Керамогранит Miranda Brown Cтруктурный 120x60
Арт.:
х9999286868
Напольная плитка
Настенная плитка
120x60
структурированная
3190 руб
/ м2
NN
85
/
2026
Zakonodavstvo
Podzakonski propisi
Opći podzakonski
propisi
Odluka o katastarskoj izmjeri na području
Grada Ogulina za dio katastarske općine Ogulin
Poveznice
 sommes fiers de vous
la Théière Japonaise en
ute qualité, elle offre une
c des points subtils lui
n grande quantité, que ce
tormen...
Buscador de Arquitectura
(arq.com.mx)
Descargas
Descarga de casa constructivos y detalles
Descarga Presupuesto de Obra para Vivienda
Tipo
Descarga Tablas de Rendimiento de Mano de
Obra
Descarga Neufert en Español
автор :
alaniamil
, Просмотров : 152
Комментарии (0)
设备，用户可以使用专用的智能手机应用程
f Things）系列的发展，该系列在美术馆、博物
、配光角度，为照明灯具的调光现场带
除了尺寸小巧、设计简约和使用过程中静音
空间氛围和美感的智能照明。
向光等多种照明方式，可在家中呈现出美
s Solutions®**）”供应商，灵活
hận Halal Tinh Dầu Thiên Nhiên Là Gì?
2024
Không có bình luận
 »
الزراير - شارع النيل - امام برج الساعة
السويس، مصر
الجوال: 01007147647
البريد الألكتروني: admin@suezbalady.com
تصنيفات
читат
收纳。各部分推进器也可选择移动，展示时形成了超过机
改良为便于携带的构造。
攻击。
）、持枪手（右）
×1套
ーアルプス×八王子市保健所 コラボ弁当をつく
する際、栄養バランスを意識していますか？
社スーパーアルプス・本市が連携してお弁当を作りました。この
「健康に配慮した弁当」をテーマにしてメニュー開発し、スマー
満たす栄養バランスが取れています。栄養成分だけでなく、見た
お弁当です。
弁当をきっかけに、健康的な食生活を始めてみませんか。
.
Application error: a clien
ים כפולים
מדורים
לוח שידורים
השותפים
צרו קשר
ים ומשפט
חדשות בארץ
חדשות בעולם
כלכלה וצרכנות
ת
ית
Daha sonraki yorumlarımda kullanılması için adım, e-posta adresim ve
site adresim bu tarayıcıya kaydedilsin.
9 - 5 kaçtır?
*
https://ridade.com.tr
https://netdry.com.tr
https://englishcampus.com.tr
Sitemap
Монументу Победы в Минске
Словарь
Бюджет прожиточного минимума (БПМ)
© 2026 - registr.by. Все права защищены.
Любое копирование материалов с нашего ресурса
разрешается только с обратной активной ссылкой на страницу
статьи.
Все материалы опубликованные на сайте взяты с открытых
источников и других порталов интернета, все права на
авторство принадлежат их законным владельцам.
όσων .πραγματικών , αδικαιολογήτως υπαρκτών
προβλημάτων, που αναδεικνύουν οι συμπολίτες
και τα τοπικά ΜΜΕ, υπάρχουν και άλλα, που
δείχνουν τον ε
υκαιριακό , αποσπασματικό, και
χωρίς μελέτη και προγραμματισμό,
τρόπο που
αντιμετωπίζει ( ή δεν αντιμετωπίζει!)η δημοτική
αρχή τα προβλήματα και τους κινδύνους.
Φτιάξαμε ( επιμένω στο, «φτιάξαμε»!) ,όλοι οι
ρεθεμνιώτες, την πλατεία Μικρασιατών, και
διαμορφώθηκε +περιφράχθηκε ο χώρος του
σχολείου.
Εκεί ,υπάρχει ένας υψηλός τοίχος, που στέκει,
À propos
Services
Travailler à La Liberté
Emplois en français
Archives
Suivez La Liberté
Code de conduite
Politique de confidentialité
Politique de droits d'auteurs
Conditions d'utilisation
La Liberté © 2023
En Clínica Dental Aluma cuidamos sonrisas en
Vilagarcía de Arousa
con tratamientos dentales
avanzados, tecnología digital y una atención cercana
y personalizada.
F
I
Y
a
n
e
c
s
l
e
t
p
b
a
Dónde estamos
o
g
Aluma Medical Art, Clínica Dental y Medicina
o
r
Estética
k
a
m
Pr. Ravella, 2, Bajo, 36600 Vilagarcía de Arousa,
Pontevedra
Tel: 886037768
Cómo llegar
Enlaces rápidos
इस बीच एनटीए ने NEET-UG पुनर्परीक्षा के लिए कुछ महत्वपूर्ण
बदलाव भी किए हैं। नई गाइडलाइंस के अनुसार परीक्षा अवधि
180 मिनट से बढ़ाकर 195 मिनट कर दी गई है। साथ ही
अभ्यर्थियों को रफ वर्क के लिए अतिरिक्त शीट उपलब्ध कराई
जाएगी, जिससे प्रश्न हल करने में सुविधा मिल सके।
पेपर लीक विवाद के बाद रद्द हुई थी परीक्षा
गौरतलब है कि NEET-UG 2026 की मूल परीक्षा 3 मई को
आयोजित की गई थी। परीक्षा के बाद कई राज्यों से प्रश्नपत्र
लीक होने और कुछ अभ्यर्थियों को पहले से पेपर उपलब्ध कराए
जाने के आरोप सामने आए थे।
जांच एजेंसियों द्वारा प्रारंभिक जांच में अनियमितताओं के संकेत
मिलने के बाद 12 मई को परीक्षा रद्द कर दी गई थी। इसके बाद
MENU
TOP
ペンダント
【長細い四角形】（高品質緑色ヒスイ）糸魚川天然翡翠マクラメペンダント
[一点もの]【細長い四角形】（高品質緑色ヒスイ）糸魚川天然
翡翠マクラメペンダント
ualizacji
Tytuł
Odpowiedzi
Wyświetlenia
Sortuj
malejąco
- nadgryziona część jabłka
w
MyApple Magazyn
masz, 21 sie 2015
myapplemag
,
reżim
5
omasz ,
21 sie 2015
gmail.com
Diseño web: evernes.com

# # # #

* _Task description_
Please print exactly the lines from the one containing "[一点もの]【細長い四角形】（高品質緑色ヒスイ）糸魚川天然" through the last line of the records, both included, and nothing else.

* _Answer to this task_
[一点もの]【細長い四角形】（高品質緑色ヒスイ）糸魚川天然
翡翠マクラメペンダント
ualizacji
Tytuł
Odpowiedzi
Wyświetlenia
Sortuj
malejąco
- nadgryziona część jabłka
w
MyApple Magazyn
masz, 21 sie 2015
myapplemag
,
reżim
5
omasz ,
21 sie 2015
gmail.com
Diseño web: evernes.com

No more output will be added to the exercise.